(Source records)
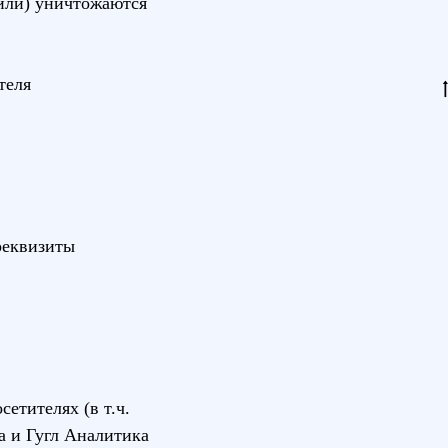
или) уничтожаются
теля
реквизиты
етителях (в т.ч.
а и Гугл Аналитика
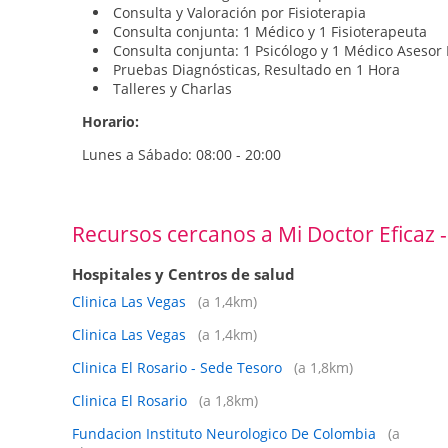
Consulta y Valoración por Fisioterapia
Consulta conjunta: 1 Médico y 1 Fisioterapeuta
Consulta conjunta: 1 Psicólogo y 1 Médico Asesor 
Pruebas Diagnósticas, Resultado en 1 Hora
Talleres y Charlas
Horario:
Lunes a Sábado: 08:00 - 20:00
Recursos cercanos a Mi Doctor Eficaz -
Hospitales y Centros de salud
Clinica Las Vegas
(a 1,4km)
Clinica Las Vegas
(a 1,4km)
Clinica El Rosario - Sede Tesoro
(a 1,8km)
Clinica El Rosario
(a 1,8km)
Fundacion Instituto Neurologico De Colombia
(a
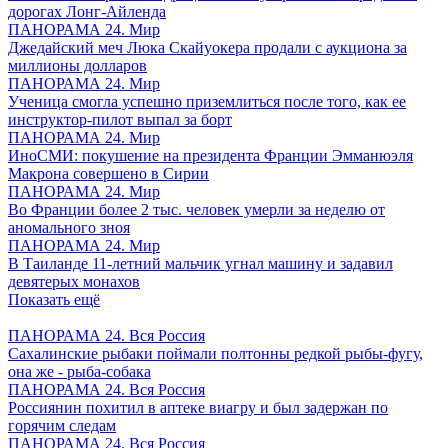
дорогах Лонг-Айленда
ПАНОРАМА 24. Мир
Джедайский меч Люка Скайуокера продали с аукциона за
миллионы долларов
ПАНОРАМА 24. Мир
Ученица смогла успешно приземлиться после того, как ее
инструктор-пилот выпал за борт
ПАНОРАМА 24. Мир
ИноСМИ: покушение на президента Франции Эмманюэля
Макрона совершено в Сирии
ПАНОРАМА 24. Мир
Во Франции более 2 тыс. человек умерли за неделю от
аномального зноя
ПАНОРАМА 24. Мир
В Таиланде 11-летний мальчик угнал машину и задавил
девятерых монахов
Показать ещё
ПАНОРАМА 24. Вся Россия
Сахалинские рыбаки поймали полтонны редкой рыбы-фугу,
она же - рыба-собака
ПАНОРАМА 24. Вся Россия
Россиянин похитил в аптеке виагру и был задержан по
горячим следам
ПАНОРАМА 24. Вся Россия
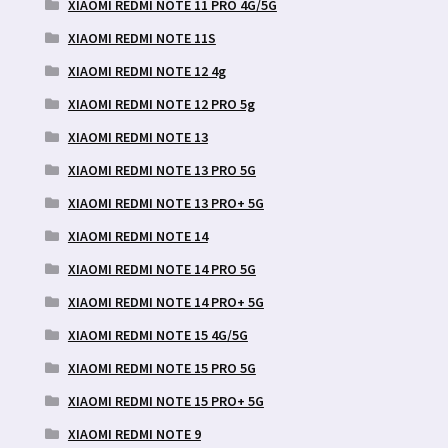
XIAOMI REDMI NOTE 11 PRO 4G/5G
XIAOMI REDMI NOTE 11S
XIAOMI REDMI NOTE 12 4g
XIAOMI REDMI NOTE 12 PRO 5g
XIAOMI REDMI NOTE 13
XIAOMI REDMI NOTE 13 PRO 5G
XIAOMI REDMI NOTE 13 PRO+ 5G
XIAOMI REDMI NOTE 14
XIAOMI REDMI NOTE 14 PRO 5G
XIAOMI REDMI NOTE 14 PRO+ 5G
XIAOMI REDMI NOTE 15 4G/5G
XIAOMI REDMI NOTE 15 PRO 5G
XIAOMI REDMI NOTE 15 PRO+ 5G
XIAOMI REDMI NOTE 9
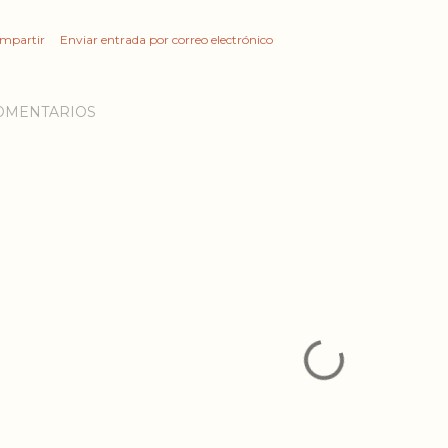
mpartir
Enviar entrada por correo electrónico
OMENTARIOS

Prompt: Reproduce all entries above exactly, minus the images.

Solution for this task:
или) уничтожаются
теля
реквизиты
етителях (в т.ч.
а и Гугл Аналитика
Consulta y Valoración por Fisioterapia
Consulta conjunta: 1 Médico y 1 Fisioterapeuta
Consulta conjunta: 1 Psicólogo y 1 Médico Asesor 
Pruebas Diagnósticas, Resultado en 1 Hora
Talleres y Charlas
Horario:
Lunes a Sábado: 08:00 - 20:00
Recursos cercanos a Mi Doctor Eficaz -
Hospitales y Centros de salud
Clinica Las Vegas
(a 1,4km)
Clinica Las Vegas
(a 1,4km)
Clinica El Rosario - Sede Tesoro
(a 1,8km)
Clinica El Rosario
(a 1,8km)
Fundacion Instituto Neurologico De Colombia
(a
дорогах Лонг-Айленда
ПАНОРАМА 24. Мир
Джедайский меч Люка Скайуокера продали с аукциона за
миллионы долларов
ПАНОРАМА 24. Мир
Ученица смогла успешно приземлиться после того, как ее
инструктор-пилот выпал за борт
ПАНОРАМА 24. Мир
ИноСМИ: покушение на президента Франции Эмманюэля
Макрона совершено в Сирии
ПАНОРАМА 24. Мир
Во Франции более 2 тыс. человек умерли за неделю от
аномального зноя
ПАНОРАМА 24. Мир
В Таиланде 11-летний мальчик угнал машину и задавил
девятерых монахов
Показать ещё
ПАНОРАМА 24. Вся Россия
Сахалинские рыбаки поймали полтонны редкой рыбы-фугу,
она же - рыба-собака
ПАНОРАМА 24. Вся Россия
Россиянин похитил в аптеке виагру и был задержан по
горячим следам
ПАНОРАМА 24. Вся Россия
XIAOMI REDMI NOTE 11 PRO 4G/5G
XIAOMI REDMI NOTE 11S
XIAOMI REDMI NOTE 12 4g
XIAOMI REDMI NOTE 12 PRO 5g
XIAOMI REDMI NOTE 13
XIAOMI REDMI NOTE 13 PRO 5G
XIAOMI REDMI NOTE 13 PRO+ 5G
XIAOMI REDMI NOTE 14
XIAOMI REDMI NOTE 14 PRO 5G
XIAOMI REDMI NOTE 14 PRO+ 5G
XIAOMI REDMI NOTE 15 4G/5G
XIAOMI REDMI NOTE 15 PRO 5G
XIAOMI REDMI NOTE 15 PRO+ 5G
XIAOMI REDMI NOTE 9
mpartir
Enviar entrada por correo electrónico
OMENTARIOS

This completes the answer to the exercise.